EXERCISE BRIEF -> Check each line of the records below and collect those that include the word "Условия".

MATERIAL SHOWN ->
· · · · ·

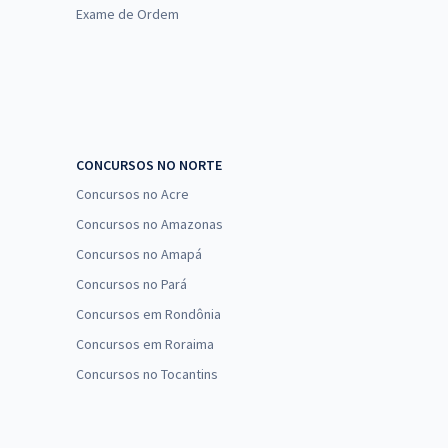
Exame de Ordem
CONCURSOS NO NORTE
Concursos no Acre
Concursos no Amazonas
Concursos no Amapá
Concursos no Pará
Concursos em Rondônia
Concursos em Roraima
Concursos no Tocantins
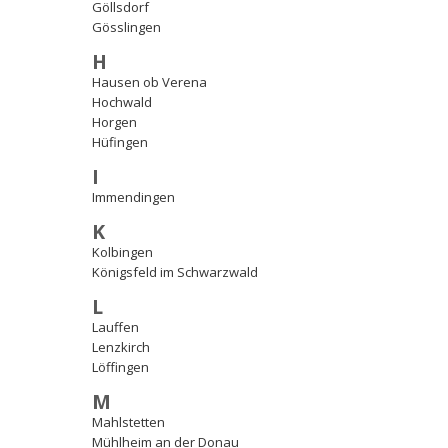
Göllsdorf
Gösslingen
H
Hausen ob Verena
Hochwald
Horgen
Hüfingen
I
Immendingen
K
Kolbingen
Königsfeld im Schwarzwald
L
Lauffen
Lenzkirch
Löffingen
M
Mahlstetten
Mühlheim an der Donau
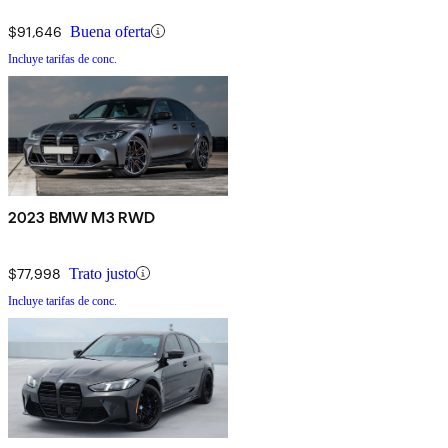
$91,646
Buena oferta
Incluye tarifas de conc.
2023 BMW M3 RWD
$77,998
Trato justo
Incluye tarifas de conc.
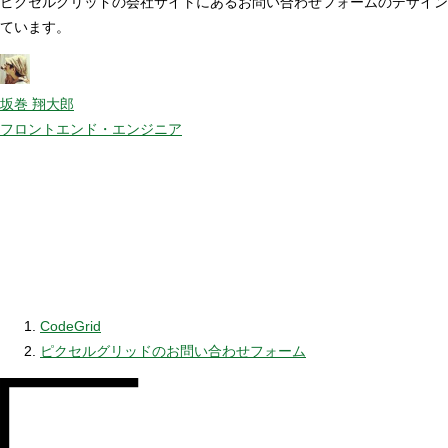
ピクセルグリッドの会社サイトにあるお問い合わせフォームのデザイン
ています。
坂巻 翔大郎
フロントエンド・エンジニア
CodeGrid
ピクセルグリッドのお問い合わせフォーム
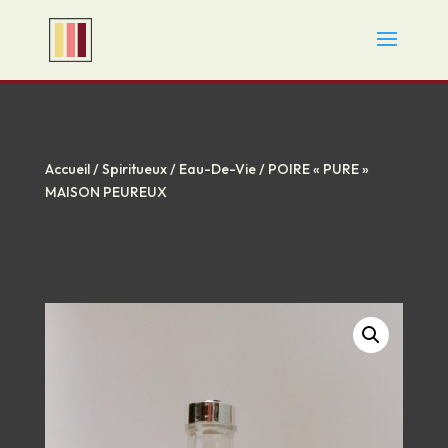
Accueil
/
Spiritueux
/
Eau-De-Vie
/ POIRE « PURE »
MAISON PEUREUX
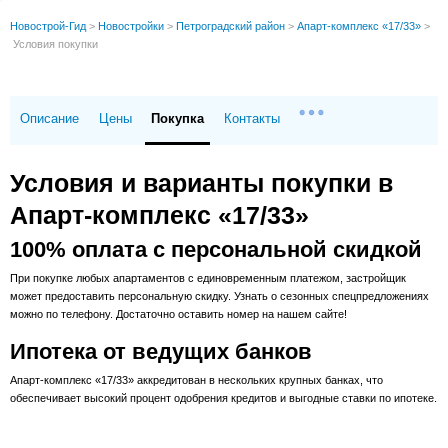
Новострой-Гид
>
Новостройки
>
Петроградский район
>
Апарт-комплекс «17/33»
>
Условия покупки
Описание
Цены
Покупка
Контакты
Условия и варианты покупки в
Апарт-комплекс «17/33»
100% оплата с персональной скидкой
При покупке любых апартаментов с единовременным платежом, застройщик
может предоставить персональную скидку. Узнать о сезонных спецпредложениях
можно по телефону. Достаточно оставить номер на нашем сайте!
Ипотека от ведущих банков
Апарт-комплекс «17/33» аккредитован в нескольких крупных банках, что
обеспечивает высокий процент одобрения кредитов и выгодные ставки по ипотеке.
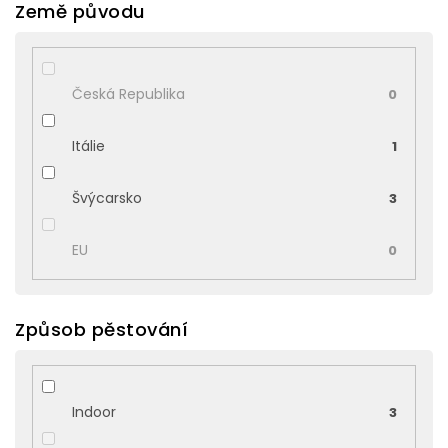
Země původu
Česká Republika
0
Itálie
1
Švýcarsko
3
EU
0
Způsob pěstování
Indoor
3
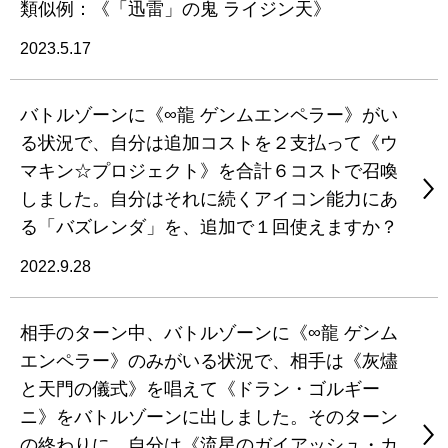
類似例：《「迅雷」の鬼 ライジン天》
2023.5.17
バトルゾーンに《∞龍 ゲンムエンペラー》がい
る状況で、自分は追加コストを２支払って《ウ
マキン☆プロジェクト》を合計６コストで召喚
しました。自分はそれに続くアイコン能力にあ
る「バズレンダ」を、追加で１回使えますか？
2022.9.28
相手のターン中、バトルゾーンに《∞龍 ゲンム
エンペラー》のみがいる状況で、相手は《灰燼
と天門の儀式》を唱えて《ドラン・ゴルギー
ニ》をバトルゾーンに出しました。そのターン
の終わりに、自分は《流星のガイアッシュ・カ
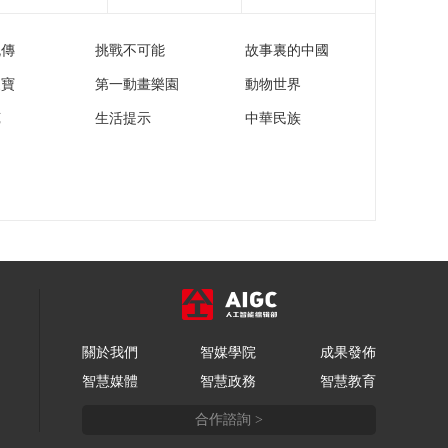
[天下财经]2024年
9·15“中国质量 品质生
流傳
挑戰不可能
故事裏的中國
活”晚会今天播出
00:01:13
家寶
第一動畫樂園
動物世界
苑
生活提示
中華民族
關於我們
智媒學院
成果發佈
智慧媒體
智慧政務
智慧教育
合作諮詢 >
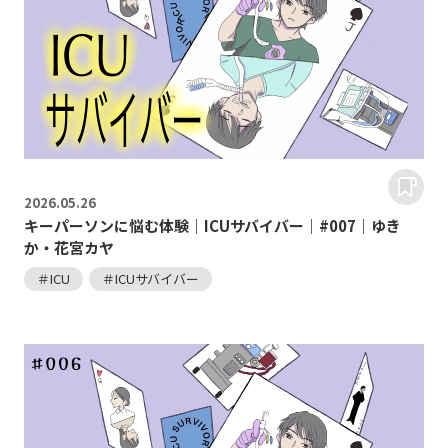
2026.
05.26
キーパーソンに悩む体験｜ICUサバイバー｜#007｜ゆき
か・花宮カヤ
＃ICU
＃ICUサバイバー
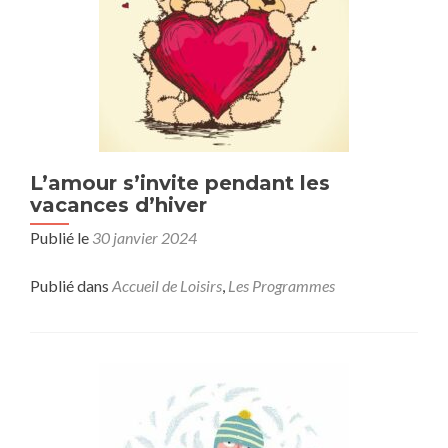
L’amour s’invite pendant les
vacances d’hiver
Publié le
30 janvier 2024
Publié dans
Accueil de Loisirs
,
Les Programmes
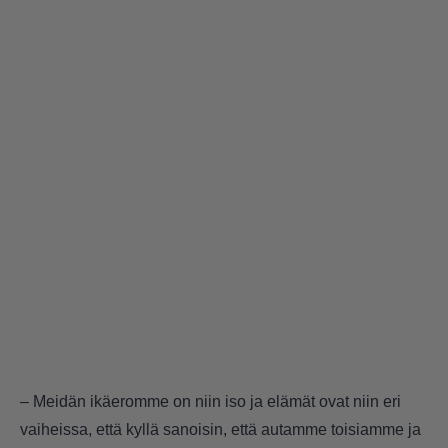
– Meidän ikäeromme on niin iso ja elämät ovat niin eri
vaiheissa, että kyllä sanoisin, että autamme toisiamme ja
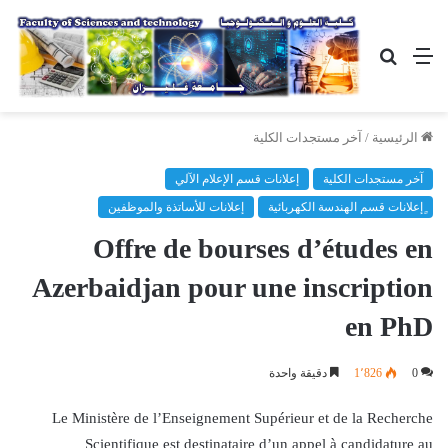
القائمة
بحث
عن
الرئيسية
/
آخر مستجدات الكلية
آخر مستجدات الكلية
إعلانات قسم الإعلام الآلي
ٍإعلانات قسم الهندسة الكهربائية
إعلانات للأساتذة والموظفين
Offre de bourses d’études en
Azerbaidjan pour une inscription
en PhD
0
1٬826
دقيقة واحدة
Le Ministère de l’Enseignement Supérieur et de la Recherche
Scientifique est destinataire d’un appel à candidature au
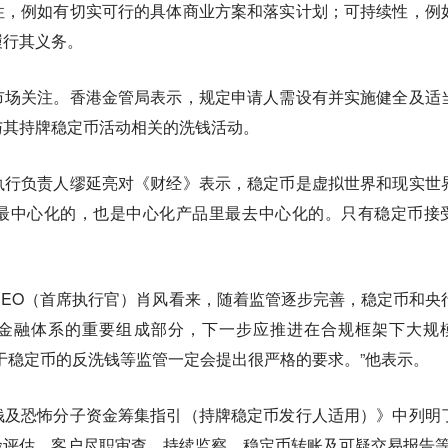
性，例如有切实可行的具体商业方案和落实计划；可持续性，例
履行其义务。
市场关注。香港金管局表示，规定申请人需设有并实施健全及适
与其持牌稳定币活动相关的洗钱活动。
执行负责人缪延亮对《财经》表示，稳定币是虚拟世界和现实世
最中心化的，也是中心化产品里最去中心化的。只有稳定币接
长兼CEO（首席执行官）肖风看来，随着监管逐步完善，稳定币和央
球金融体系的重要组成部分，下一步应推进在合规框架下大规
于稳定币的反洗钱等监管一定会提出很严格的要求。”他表示。
钱及恐怖分子资金筹集指引（持牌稳定币发行人适用）》中列明
险评估、客户尽职审查、持续监察、稳定币转账及可疑交易报告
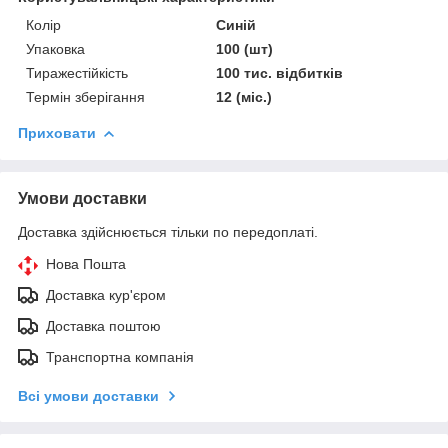
Колір
Синій
Упаковка
100 (шт)
Тиражестійкість
100 тис. відбитків
Термін зберігання
12 (міс.)
Приховати
Умови доставки
Доставка здійснюється тільки по передоплаті.
Нова Пошта
Доставка кур'єром
Доставка поштою
Транспортна компанія
Всі умови доставки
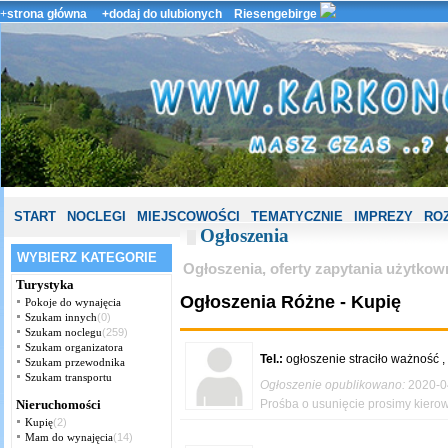
+
strona główna
+dodaj do ulubionych
Riesengebirge
START
NOCLEGI
MIEJSCOWOŚCI
TEMATYCZNIE
IMPREZY
ROZ
Ogłoszenia
WYBIERZ KATEGORIE
Ogłoszenia, oferty zapytania użytko
Turystyka
Ogłoszenia Różne - Kupię
Pokoje do wynajęcia
Szukam innych
(0)
Szukam noclegu
(259)
Szukam organizatora
Tel.:
ogłoszenie straciło ważność ,
Szukam przewodnika
Szukam transportu
Ogłoszenie opublikowano:
2020-0
Nieruchomości
Prośba o usunięcie prosimy kierow
Kupię
(2)
Mam do wynajęcia
(14)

· · · · ·

ANSWER TO THIS PROBLEM ->
Условия покупки
Условия и варианты покупки в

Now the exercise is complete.